In the spirit of my love for grit, grime, and grind, and in true Frank Reynolds fashion, I have created a team of this year’s premier non-scorers. Scoring in the NBA drives draft position, awards, salary, and popularity, but winning basketball comes down to more than individual scoring. Every team requires a trashman or three–someone who makes their mark not with points, but with the smarts and dirty work that Dennis Rodman provided for the Bulls and Bruce Bowen for the Spurs. To honor the trashmen, I created a team of complementary scrap-tastic players from the 2012 season.
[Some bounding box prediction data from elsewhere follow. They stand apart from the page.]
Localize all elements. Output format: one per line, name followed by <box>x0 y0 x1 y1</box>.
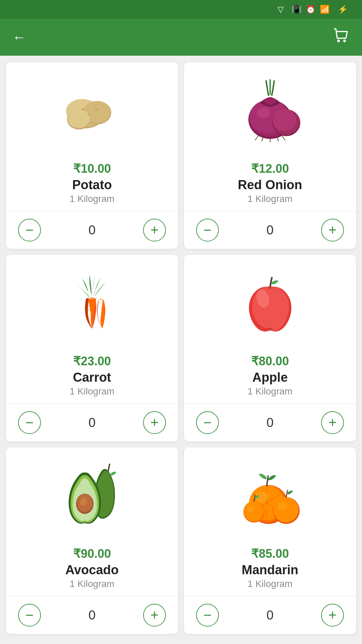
product-name-mandarin: Mandarin <box>191 563 349 577</box>
product-image-carrot <box>6 255 178 349</box>
cart-button[interactable] <box>333 27 350 48</box>
svg-point-33 <box>244 501 264 521</box>
product-card-potato: ₹10.00 Potato 1 Kilogram − 0 + <box>6 62 178 249</box>
svg-point-31 <box>278 503 287 510</box>
increase-button-avocado[interactable]: + <box>143 604 166 627</box>
product-unit-mandarin: 1 Kilogram <box>191 579 349 589</box>
quantity-control-red-onion: − 0 + <box>184 211 356 249</box>
product-image-red-onion <box>184 62 356 156</box>
product-info-avocado: ₹90.00 Avocado 1 Kilogram <box>6 541 178 596</box>
increase-button-potato[interactable]: + <box>143 219 166 241</box>
quantity-control-apple: − 0 + <box>184 404 356 441</box>
svg-point-21 <box>267 286 273 289</box>
status-bar: ▽ 📳 ⏰ 📶 ⚡ <box>0 0 362 19</box>
product-image-mandarin <box>184 447 356 541</box>
quantity-value-mandarin: 0 <box>266 608 274 623</box>
quantity-control-mandarin: − 0 + <box>184 596 356 634</box>
product-price-avocado: ₹90.00 <box>13 547 171 561</box>
network-icon: ▽ <box>278 5 284 14</box>
product-info-carrot: ₹23.00 Carrot 1 Kilogram <box>6 349 178 404</box>
product-card-apple: ₹80.00 Apple 1 Kilogram − 0 + <box>184 255 356 441</box>
svg-point-9 <box>81 108 84 110</box>
decrease-button-mandarin[interactable]: − <box>196 604 219 627</box>
svg-point-11 <box>95 108 97 110</box>
product-info-red-onion: ₹12.00 Red Onion 1 Kilogram <box>184 156 356 211</box>
product-info-mandarin: ₹85.00 Mandarin 1 Kilogram <box>184 541 356 596</box>
product-illustration-mandarin <box>191 451 349 538</box>
product-card-carrot: ₹23.00 Carrot 1 Kilogram − 0 + <box>6 255 178 441</box>
product-info-potato: ₹10.00 Potato 1 Kilogram <box>6 156 178 211</box>
quantity-control-potato: − 0 + <box>6 211 178 249</box>
quantity-value-potato: 0 <box>88 223 96 237</box>
svg-point-0 <box>337 40 340 42</box>
product-name-apple: Apple <box>191 370 349 385</box>
product-image-avocado <box>6 447 178 541</box>
decrease-button-potato[interactable]: − <box>18 219 41 241</box>
product-unit-carrot: 1 Kilogram <box>13 386 171 397</box>
product-image-potato <box>6 62 178 156</box>
product-unit-avocado: 1 Kilogram <box>13 579 171 589</box>
back-button[interactable]: ← <box>12 30 26 44</box>
product-name-red-onion: Red Onion <box>191 178 349 192</box>
product-card-avocado: ₹90.00 Avocado 1 Kilogram − 0 + <box>6 447 178 634</box>
decrease-button-red-onion[interactable]: − <box>196 219 219 241</box>
product-card-mandarin: ₹85.00 Mandarin 1 Kilogram − 0 + <box>184 447 356 634</box>
product-price-apple: ₹80.00 <box>191 354 349 368</box>
svg-point-1 <box>343 40 346 42</box>
status-icons: ▽ 📳 ⏰ 📶 ⚡ <box>278 5 352 14</box>
product-price-mandarin: ₹85.00 <box>191 547 349 561</box>
product-illustration-apple <box>191 258 349 345</box>
increase-button-apple[interactable]: + <box>321 411 344 434</box>
svg-point-34 <box>247 506 254 512</box>
svg-point-24 <box>80 498 87 506</box>
product-name-potato: Potato <box>13 178 171 192</box>
signal-icon: 📶 <box>320 5 330 14</box>
charging-icon: ⚡ <box>338 5 348 14</box>
svg-point-30 <box>273 497 299 523</box>
svg-point-15 <box>257 108 270 118</box>
product-price-potato: ₹10.00 <box>13 162 171 176</box>
decrease-button-avocado[interactable]: − <box>18 604 41 627</box>
product-price-carrot: ₹23.00 <box>13 354 171 368</box>
svg-point-10 <box>88 114 90 115</box>
product-price-red-onion: ₹12.00 <box>191 162 349 176</box>
alarm-icon: ⏰ <box>306 5 316 14</box>
product-unit-apple: 1 Kilogram <box>191 386 349 397</box>
quantity-control-carrot: − 0 + <box>6 404 178 441</box>
increase-button-carrot[interactable]: + <box>143 411 166 434</box>
product-name-avocado: Avocado <box>13 563 171 577</box>
product-name-carrot: Carrot <box>13 370 171 385</box>
product-card-red-onion: ₹12.00 Red Onion 1 Kilogram − 0 + <box>184 62 356 249</box>
vibrate-icon: 📳 <box>292 5 302 14</box>
svg-point-8 <box>68 109 90 128</box>
quantity-control-avocado: − 0 + <box>6 596 178 634</box>
product-illustration-potato <box>13 66 171 153</box>
quantity-value-avocado: 0 <box>88 608 96 623</box>
increase-button-red-onion[interactable]: + <box>321 219 344 241</box>
decrease-button-apple[interactable]: − <box>196 411 219 434</box>
quantity-value-red-onion: 0 <box>266 223 274 237</box>
increase-button-mandarin[interactable]: + <box>321 604 344 627</box>
product-unit-potato: 1 Kilogram <box>13 194 171 204</box>
product-unit-red-onion: 1 Kilogram <box>191 194 349 204</box>
product-illustration-red-onion <box>191 66 349 153</box>
product-illustration-avocado <box>13 451 171 538</box>
quantity-value-carrot: 0 <box>88 416 96 430</box>
svg-point-18 <box>273 109 296 131</box>
product-info-apple: ₹80.00 Apple 1 Kilogram <box>184 349 356 404</box>
quantity-value-apple: 0 <box>266 416 274 430</box>
product-grid: ₹10.00 Potato 1 Kilogram − 0 + <box>0 56 362 641</box>
app-bar: ← <box>0 19 362 56</box>
product-illustration-carrot <box>13 258 171 345</box>
svg-point-20 <box>267 328 273 331</box>
product-image-apple <box>184 255 356 349</box>
decrease-button-carrot[interactable]: − <box>18 411 41 434</box>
The rules are simple: none of the included players have averaged 15+ points per game for this season, in the previous two seasons, or for their careers. In addition, no player can average 15+ points per 36 minutes (this being an update from last year’s team). All displayed stats are for games played through April 18th and are courtesy of basketball-reference.com.
Point Guard: Mike Conley
Backup: Rajon Rondo
Honorable Mention: George Hill, Ricky Rubio, Delonte West, Jeff Teague
Mike Conley gets to man the point on this year’s squad. Compared to the other candidates, Conley doesn’t excel in any single category, bur rather is a jack-of-all-trades point guard. And isn’t that what this team is all about? Trashmen are good at valuing important resources (e.g., the basketball) and sharing it with their comrades. Conley does exactly that: he passes well, protects the ball, and gets steals with the best of them. Rondo is a close second, as he can create for other non-scorers like no other, but Conley’s superior scoring is crucial on a team devoid of other shot-creators. Teague’s emergence deserves a mention, as does Rubio’s rookie campaign, George Hill’s offense, and Delonte West’s versatility.
Shooting Guard: Paul George
Backup: Danny Green
Honorable Mention: Tony Allen, Ronnie Brewer, Avery Bradley, Courtney Lee
Second-year Paul George has had a breakout campaign for the upstart Pacers, and along the way he gained YouTube fame with dunks like this and this. But George’s rebounding, shooting, and athletic defense are why he’s the starting SG on Reynolds’s team. Danny Green is my backup; Tony Allen might be the best defender of the bunch, and Avery Bradley’s pestering D has been a major part of the Celtics’ resurgence, but Green is the best outside shooter of the bunch. Moreover, he protects the ball, rebounds, and is an underrated defender, having been tasked with some tough defensive assignments for the Spurs this season. Perennial wing defenders Courtney Lee and Ronnie Brewer deserve consideration, but it’s George leading the way here with Green a backup.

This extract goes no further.